● EXERCISE REQUIREMENTS: In your reply, repeat every entry exactly and skip over each picture.

Segment Start: STORED DATA

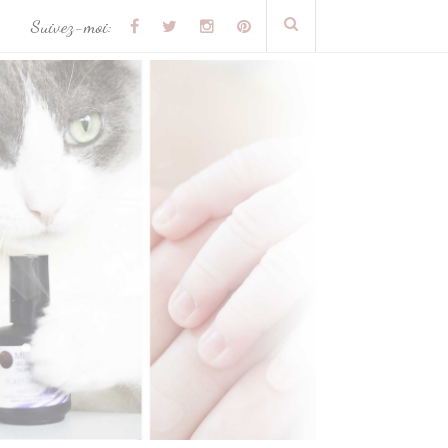
Suivez-moi:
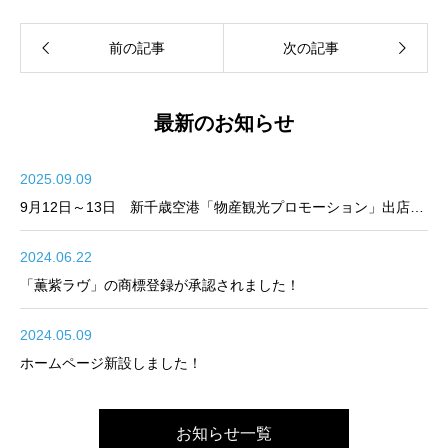
最新のお知らせ
2025.09.09
9月12日～13日 新千歳空港「物産観光プロモーション」出店のお知らせ
2024.06.22
「薫紫ラヴ」の商標登録が承認されました！
2024.05.09
ホームページ新設しました！
お知らせ一覧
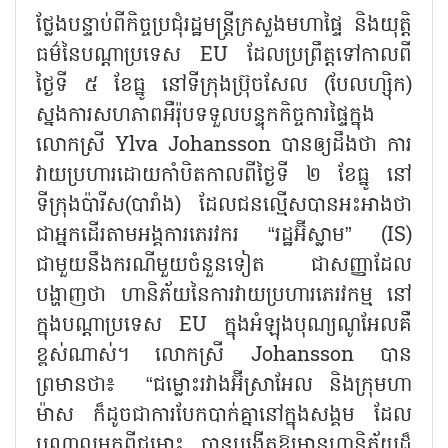
ថ្លែងបន្ទាប់ពីកិច្ចប្រជុំរដ្ឋមន្ត្រីក្រសួងមហាផ្ទៃ និងយុត្តិ
ធម៌នៃបណ្តាប្រទេស EU ដែលប្រព្រឹត្តទៅកាលពី
ថ្ងៃទី ៥ ខែធ្នូ នៅទីក្រុងប្រ៊ុចសែល (បែលហ្ស៊ិក)
ស្នងការសហភាពអឺរ៉ុបទទួលបន្ទុកកិច្ចការផ្ទៃក្នុង
លោកស្រី Ylva Johansson បានឲ្យដឹងថា ការ
វាយប្រហារដោយកាំបិតកាលពីថ្ងៃទី ២ ខែធ្នូ នៅ
ទីក្រុងប៉ារីស(បារាំង) ដែលជនល្មើសបានអះអាងថា
ជាអ្នកដើរតាមអង្គការភេរវករ “រដ្ឋអ៊ីស្លាម” (IS)
ជាមួយនឹងករណីមួយចំនួនទៀត ជាសញ្ញាដែល
បង្ហាញថា ហានិភ័យនៃការវាយប្រហារភេរវកម្ម នៅ
ក្នុងបណ្តាប្រទេស EU ក្នុងអំឡុងបុណ្យណូអែលគឺ
ខ្ពស់ណាស់។ លោកស្រី Johansson បាន
ព្រមានថា៖ “ជម្លោះរវាងអ៊ីស្រាអែល និងក្រុមហា
ម៉ាស ក៏ដូចជាការបែកបាក់គ្នានៅក្នុងសង្គម ដែល
បណ្តាលមកពីជម្លោះ បានបង្កើតឱ្យមានហានិភ័យដ៏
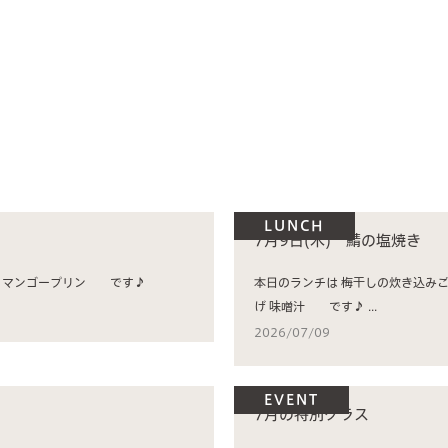
concierge desk
facilities
cafe
news & events
LUNCH
7月9日(木) 鯖の塩焼き
本日のランチは 冷麺 小松菜と人参のナムル がんもの煮物 マンゴープリン です♪
本日のランチは 梅干しの炊き込みご飯 鯖の塩焼き 小松菜の黒胡麻和え とうもろこしのかき揚
げ 味噌汁 です♪ ...
2026/07/09
EVENT
7月の特別クラス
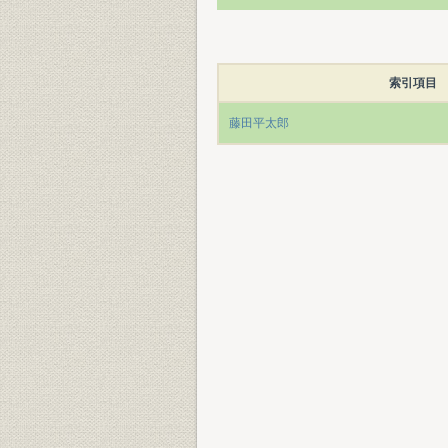
索引項目
藤田平太郎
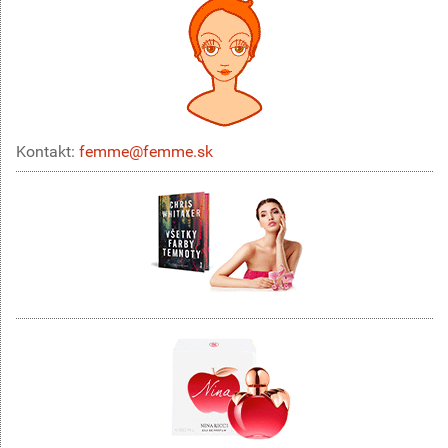
Kontakt:
femme@femme.sk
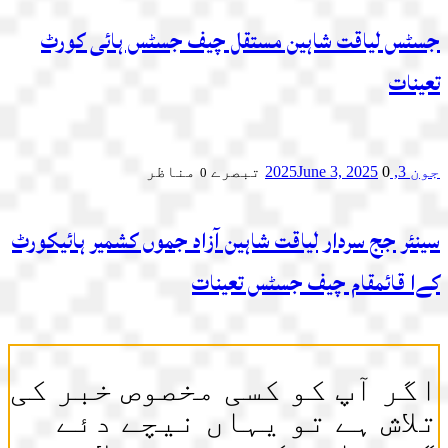
جسٹس لیاقت شاہین مستقل چیف جسٹس ہائی کورٹ
تعینات
جون 3, 2025
0 تبصرے
June 3, 2025
مناظر
0
سینئر جج سردار لیاقت شاہین آزاد جموں کشمیر ہائیکورٹ
کےا قائمقام چیف جسٹس تعینات
اگر آپ کو کسی مخصوص خبر کی
تلاش ہے تو یہاں نیچے دئے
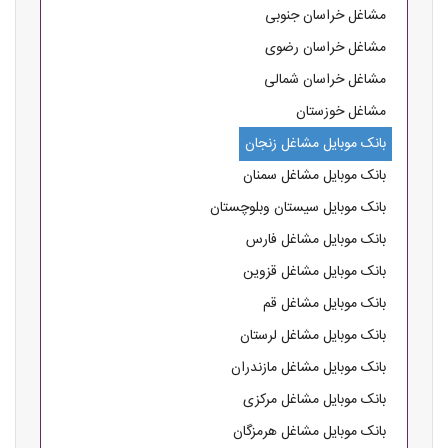
مشاغل خراسان جنوبی
مشاغل خراسان رضوی
مشاغل خراسان شمالی
مشاغل خوزستان
بانک موبایل مشاغل زنجان
بانک موبایل مشاغل سمنان
بانک موبایل سیستان وبلوچستان
بانک موبایل مشاغل فارس
بانک موبایل مشاغل قزوین
بانک موبایل مشاغل قم
بانک موبایل مشاغل لرستان
بانک موبایل مشاغل مازندران
بانک موبایل مشاغل مرکزی
بانک موبایل مشاغل هرمزگان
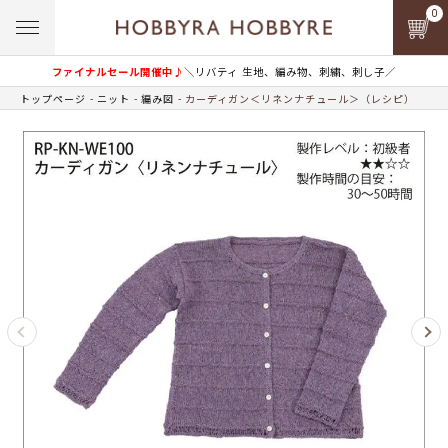
0
ファイナルセール開催中♪
＼リバティ 生地、編み物、刺繍、刺し子／
トップページ
ニット
編み図
カーディガン＜リネンナチュール＞（レシピ）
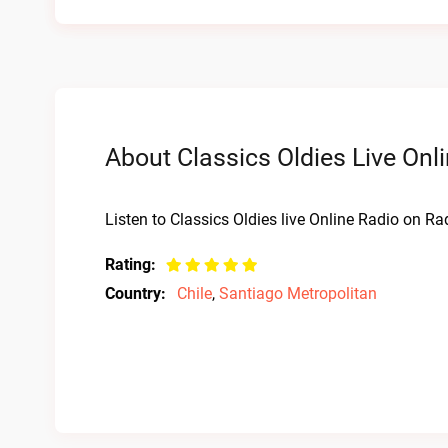
About Classics Oldies Live Onl
Listen to Classics Oldies live Online Radio on Rad
Rating:
Country:
Chile
,
Santiago Metropolitan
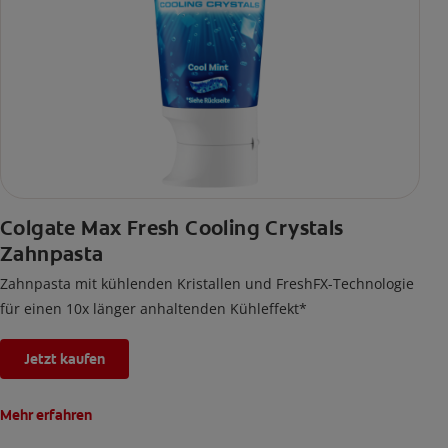
Colgate Max Fresh Cooling Crystals
Zahnpasta
Zahnpasta mit kühlenden Kristallen und FreshFX-Technologie
für einen 10x länger anhaltenden Kühleffekt*
Jetzt kaufen
Mehr erfahren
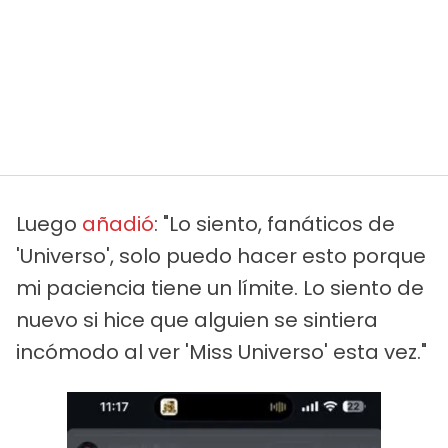
Luego
añadió
: "Lo siento, fanáticos de
'Universo', solo puedo hacer esto porque
mi paciencia tiene un límite. Lo siento de
nuevo si hice que alguien se sintiera
incómodo al ver 'Miss Universo' esta vez."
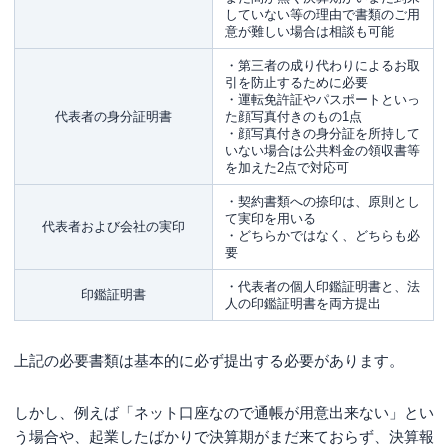
していない等の理由で書類のご用
意が難しい場合は相談も可能
・第三者の成り代わりによるお取
引を防止するために必要
・運転免許証やパスポートといっ
代表者の身分証明書
た顔写真付きのもの1点
・顔写真付きの身分証を所持して
いない場合は公共料金の領収書等
を加えた2点で対応可
・契約書類への捺印は、原則とし
て実印を用いる
代表者および会社の実印
・どちらかではなく、どちらも必
要
・代表者の個人印鑑証明書と、法
印鑑証明書
人の印鑑証明書を両方提出
上記の必要書類は基本的に必ず提出する必要があります。
しかし、例えば「ネット口座なので通帳が用意出来ない」とい
う場合や、起業したばかりで決算期がまだ来ておらず、決算報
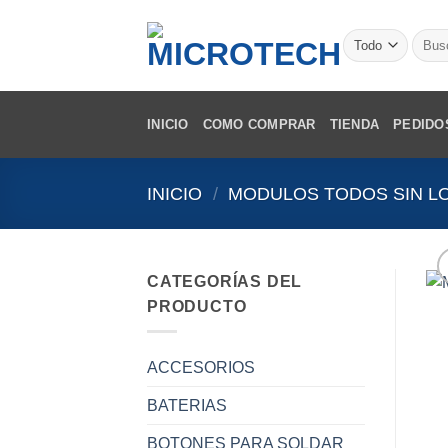
Saltar
al
Busca
por:
contenido
INICIO
COMO COMPRAR
TIENDA
PEDIDO
INICIO
/
MODULOS TODOS SIN L
CATEGORÍAS DEL
PRODUCTO
ACCESORIOS
BATERIAS
BOTONES PARA SOLDAR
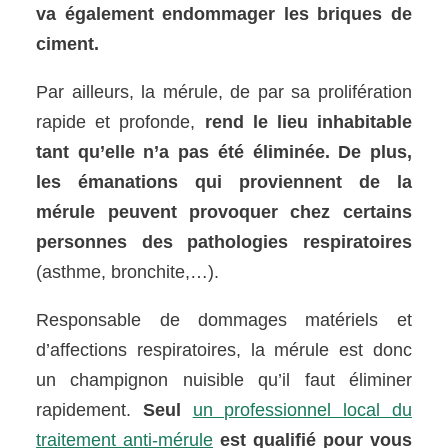
va également endommager les briques de
ciment.
Par ailleurs, la mérule, de par sa prolifération
rapide et profonde,
rend le lieu inhabitable
tant qu’elle n’a pas été éliminée. De plus,
les émanations qui proviennent de la
mérule peuvent provoquer chez certains
personnes des pathologies respiratoires
(asthme, bronchite,…).
Responsable de dommages matériels et
d’affections respiratoires, la mérule est donc
un champignon nuisible qu’il faut éliminer
rapidement.
Seul
un professionnel local du
traitement anti-mérule
est qualifié pour vous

Segment End: STORED DATA

● SOLUTION FOR THIS EXERCISE:
Suivez-moi:
最新のお知らせ
2025.09.09
9月12日～13日 新千歳空港「物産観光プロモーション」出店のお知らせ
2024.06.22
「薫紫ラヴ」の商標登録が承認されました！
2024.05.09
ホームページ新設しました！
お知らせ一覧
ថ្លែងបន្ទាប់ពីកិច្ចប្រជុំរដ្ឋមន្ត្រីក្រសួងមហាផ្ទៃ និងយុត្តិ
ធម៌នៃបណ្តាប្រទេស EU ដែលប្រព្រឹត្តទៅកាលពី
ថ្ងៃទី ៥ ខែធ្នូ នៅទីក្រុងប្រ៊ុចសែល (បែលហ្ស៊ិក)
ស្នងការសហភាពអឺរ៉ុបទទួលបន្ទុកកិច្ចការផ្ទៃក្នុង
លោកស្រី Ylva Johansson បានឲ្យដឹងថា ការ
វាយប្រហារដោយកាំបិតកាលពីថ្ងៃទី ២ ខែធ្នូ នៅ
ទីក្រុងប៉ារីស(បារាំង) ដែលជនល្មើសបានអះអាងថា
ជាអ្នកដើរតាមអង្គការភេរវករ “រដ្ឋអ៊ីស្លាម” (IS)
ជាមួយនឹងករណីមួយចំនួនទៀត ជាសញ្ញាដែល
បង្ហាញថា ហានិភ័យនៃការវាយប្រហារភេរវកម្ម នៅ
ក្នុងបណ្តាប្រទេស EU ក្នុងអំឡុងបុណ្យណូអែលគឺ
ខ្ពស់ណាស់។ លោកស្រី Johansson បាន
ព្រមានថា៖ “ជម្លោះរវាងអ៊ីស្រាអែល និងក្រុមហា
ម៉ាស ក៏ដូចជាការបែកបាក់គ្នានៅក្នុងសង្គម ដែល
បណ្តាលមកពីជម្លោះ បានបង្កើតឱ្យមានហានិភ័យដ៏
concierge desk
facilities
cafe
news & events
LUNCH
7月9日(木) 鯖の塩焼き
本日のランチは 冷麺 小松菜と人参のナムル がんもの煮物 マンゴープリン です♪
本日のランチは 梅干しの炊き込みご飯 鯖の塩焼き 小松菜の黒胡麻和え とうもろこしのかき揚
げ 味噌汁 です♪ ...
2026/07/09
EVENT
7月の特別クラス
索引項目
藤田平太郎
Kontakt:
femme@femme.sk
جسٹس لیاقت شاہین مستقل چیف جسٹس ہائی کورٹ
تعینات
جون 3, 2025
0 تبصرے
June 3, 2025
مناظر
0
سینئر جج سردار لیاقت شاہین آزاد جموں کشمیر ہائیکورٹ
کےا قائمقام چیف جسٹس تعینات
اگر آپ کو کسی مخصوص خبر کی
تلاش ہے تو یہاں نیچے دئے
مشاغل خراسان جنوبی
مشاغل خراسان رضوی
مشاغل خراسان شمالی
مشاغل خوزستان
بانک موبایل مشاغل زنجان
بانک موبایل مشاغل سمنان
بانک موبایل سیستان وبلوچستان
بانک موبایل مشاغل فارس
بانک موبایل مشاغل قزوین
بانک موبایل مشاغل قم
بانک موبایل مشاغل لرستان
بانک موبایل مشاغل مازندران
بانک موبایل مشاغل مرکزی
بانک موبایل مشاغل هرمزگان
0
ファイナルセール開催中♪
＼リバティ 生地、編み物、刺繍、刺し子／
トップページ
ニット
編み図
カーディガン＜リネンナチュール＞（レシピ）
About Classics Oldies Live Onl
Listen to Classics Oldies live Online Radio on Rad
Rating:
Country:
Chile
,
Santiago Metropolitan
Colgate Max Fresh Cooling Crystals
Zahnpasta
Zahnpasta mit kühlenden Kristallen und FreshFX-Technologie
für einen 10x länger anhaltenden Kühleffekt*
Jetzt kaufen
Mehr erfahren
Luego
añadió
: "Lo siento, fanáticos de
'Universo', solo puedo hacer esto porque
mi paciencia tiene un límite. Lo siento de
nuevo si hice que alguien se sintiera
incómodo al ver 'Miss Universo' esta vez."
していない等の理由で書類のご用
意が難しい場合は相談も可能
・第三者の成り代わりによるお取
引を防止するために必要
・運転免許証やパスポートといっ
代表者の身分証明書
た顔写真付きのもの1点
・顔写真付きの身分証を所持して
いない場合は公共料金の領収書等
を加えた2点で対応可
・契約書類への捺印は、原則とし
て実印を用いる
代表者および会社の実印
・どちらかではなく、どちらも必
要
・代表者の個人印鑑証明書と、法
印鑑証明書
人の印鑑証明書を両方提出
上記の必要書類は基本的に必ず提出する必要があります。
しかし、例えば「ネット口座なので通帳が用意出来ない」とい
う場合や、起業したばかりで決算期がまだ来ておらず、決算報
Saltar
al
Busca
por:
contenido
INICIO
COMO COMPRAR
TIENDA
PEDIDO
INICIO
/
MODULOS TODOS SIN L
CATEGORÍAS DEL
PRODUCTO
ACCESORIOS
BATERIAS
BOTONES PARA SOLDAR
va également endommager les briques de
ciment.
Par ailleurs, la mérule, de par sa prolifération
rapide et profonde,
rend le lieu inhabitable
tant qu’elle n’a pas été éliminée. De plus,
les émanations qui proviennent de la
mérule peuvent provoquer chez certains
personnes des pathologies respiratoires
(asthme, bronchite,…).
Responsable de dommages matériels et
d’affections respiratoires, la mérule est donc
un champignon nuisible qu’il faut éliminer
rapidement.
Seul
un professionnel local du
traitement anti-mérule
est qualifié pour vous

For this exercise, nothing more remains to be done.